ASK a Briton to name a warship, and chances are it will be
HMS Victory, flagship at Trafalgar, epitome of the age of sail.
Victory was laid down in 1759, launched six years later, but
not commissioned for a further 13 years to allow her timbers
to season. Bristling with 100 guns split over three decks, the
first rate was one of 12 ‘battleships’, to use a
modern expression, ordered by the Government during the Seven
Years’ War with France.
The cost was £63,000 – something like £200m
today, or the cost of a new frigate – and with such expenditure,
Victory was rarely anything other than a flagship for a succession
of admirals.
Carrying a complement of more than 800 sailors, 226ft warship
could manage upwards of nine knots in ideal sailing conditions – roughly
10mph.
Although best remembered for her role at Trafalgar, the ship
saw action at Ushant in 1781 and St Vincent 16 years later.

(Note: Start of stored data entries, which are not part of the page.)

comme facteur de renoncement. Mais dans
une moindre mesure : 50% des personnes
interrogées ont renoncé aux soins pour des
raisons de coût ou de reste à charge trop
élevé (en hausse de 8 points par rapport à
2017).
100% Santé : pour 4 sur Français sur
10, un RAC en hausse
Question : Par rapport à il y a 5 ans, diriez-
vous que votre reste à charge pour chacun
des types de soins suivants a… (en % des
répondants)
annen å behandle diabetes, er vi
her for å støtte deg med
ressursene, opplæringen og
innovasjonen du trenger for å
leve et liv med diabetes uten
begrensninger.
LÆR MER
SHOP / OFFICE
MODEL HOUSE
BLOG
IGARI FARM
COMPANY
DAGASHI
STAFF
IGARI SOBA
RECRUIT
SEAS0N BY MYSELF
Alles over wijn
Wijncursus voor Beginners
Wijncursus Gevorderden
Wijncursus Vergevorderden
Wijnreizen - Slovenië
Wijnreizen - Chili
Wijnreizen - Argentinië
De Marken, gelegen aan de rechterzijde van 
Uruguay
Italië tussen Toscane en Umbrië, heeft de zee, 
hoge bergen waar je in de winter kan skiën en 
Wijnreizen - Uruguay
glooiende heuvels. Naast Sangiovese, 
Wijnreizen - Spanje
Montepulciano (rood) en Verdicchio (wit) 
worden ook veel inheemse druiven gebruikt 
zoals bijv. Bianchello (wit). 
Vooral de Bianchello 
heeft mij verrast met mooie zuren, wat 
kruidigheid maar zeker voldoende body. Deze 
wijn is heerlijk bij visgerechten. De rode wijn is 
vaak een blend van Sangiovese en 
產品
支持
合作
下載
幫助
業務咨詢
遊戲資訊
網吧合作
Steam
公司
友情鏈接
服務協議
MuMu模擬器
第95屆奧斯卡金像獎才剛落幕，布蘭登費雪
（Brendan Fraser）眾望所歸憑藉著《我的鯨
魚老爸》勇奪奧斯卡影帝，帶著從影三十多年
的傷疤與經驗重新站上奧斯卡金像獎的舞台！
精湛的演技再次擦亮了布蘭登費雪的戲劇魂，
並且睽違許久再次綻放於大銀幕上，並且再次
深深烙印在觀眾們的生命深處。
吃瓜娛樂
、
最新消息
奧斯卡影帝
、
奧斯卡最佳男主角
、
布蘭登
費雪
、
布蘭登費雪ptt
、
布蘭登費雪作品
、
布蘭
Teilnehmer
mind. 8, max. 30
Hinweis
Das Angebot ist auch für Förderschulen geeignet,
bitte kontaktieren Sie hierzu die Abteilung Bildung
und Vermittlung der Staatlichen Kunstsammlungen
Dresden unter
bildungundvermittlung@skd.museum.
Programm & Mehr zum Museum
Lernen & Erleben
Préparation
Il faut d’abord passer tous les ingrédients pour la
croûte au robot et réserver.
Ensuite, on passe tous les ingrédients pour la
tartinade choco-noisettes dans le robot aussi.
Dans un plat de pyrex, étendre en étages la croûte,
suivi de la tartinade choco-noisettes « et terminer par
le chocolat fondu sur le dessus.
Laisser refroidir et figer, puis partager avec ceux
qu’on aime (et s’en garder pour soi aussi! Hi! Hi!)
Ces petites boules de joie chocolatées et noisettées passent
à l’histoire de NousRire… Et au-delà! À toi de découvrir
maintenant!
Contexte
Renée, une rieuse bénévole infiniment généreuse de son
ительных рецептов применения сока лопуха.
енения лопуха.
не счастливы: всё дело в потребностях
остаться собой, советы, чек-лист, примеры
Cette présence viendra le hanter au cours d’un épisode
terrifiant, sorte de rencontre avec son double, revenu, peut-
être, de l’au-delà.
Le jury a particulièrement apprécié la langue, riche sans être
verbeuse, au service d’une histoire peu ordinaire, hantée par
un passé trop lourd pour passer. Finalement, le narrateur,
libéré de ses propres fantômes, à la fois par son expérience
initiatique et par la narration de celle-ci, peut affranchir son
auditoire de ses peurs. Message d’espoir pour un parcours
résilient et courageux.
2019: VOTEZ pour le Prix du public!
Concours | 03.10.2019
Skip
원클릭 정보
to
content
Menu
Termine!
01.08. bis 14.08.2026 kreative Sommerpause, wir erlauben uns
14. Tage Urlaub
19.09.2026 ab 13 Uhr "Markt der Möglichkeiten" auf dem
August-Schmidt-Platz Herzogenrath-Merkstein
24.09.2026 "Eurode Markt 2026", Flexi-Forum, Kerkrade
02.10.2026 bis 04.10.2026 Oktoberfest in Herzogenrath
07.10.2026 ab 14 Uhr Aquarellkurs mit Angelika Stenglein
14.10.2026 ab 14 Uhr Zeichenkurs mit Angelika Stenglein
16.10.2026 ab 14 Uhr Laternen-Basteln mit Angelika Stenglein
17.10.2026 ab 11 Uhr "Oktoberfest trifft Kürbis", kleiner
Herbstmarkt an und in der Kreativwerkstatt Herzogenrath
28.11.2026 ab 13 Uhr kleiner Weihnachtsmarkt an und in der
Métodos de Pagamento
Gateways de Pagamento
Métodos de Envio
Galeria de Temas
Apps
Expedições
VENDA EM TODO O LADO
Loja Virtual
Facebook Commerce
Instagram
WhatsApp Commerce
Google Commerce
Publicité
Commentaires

Two decades of almost continuous service on the high seas – Admirals
Howe, Hood, Jervis and Saumarez were among those who hoisted
their flags aboard Victory – took their toll on the fine
ship.
After Cape St Vincent, the Admiralty was all for converting
Victory into a hospital ship. The loss of the first rate HMS
Impregnable in 1799 spared Victory this fate.
Instead, she returned to her birthplace of Chatham for a three-year
overhaul – ‘the Great Refit’ to allow her to
continue her service.
In May 1803, Nelson raised his flag aboard the newly-refurbished
Victory as Commander-in-Chief of the Mediterranean Fleet. For
the next 18 months, the ship was continuously at sea as the admiral
blockaded the French in Toulon.
That game of cat-and-mouse with Admiral Villeneuve, Nelson’s
opponent, ended at Trafalgar on October 21 1805.
Victory, leading the charge, engaged Villeneuve’s flagship
Bucentaure and the Redoubtable. Broadsides from Victory tore
into the enemy ship at the speed of 1,600ft per second – a
full broadside weighed more than 1,100lbs.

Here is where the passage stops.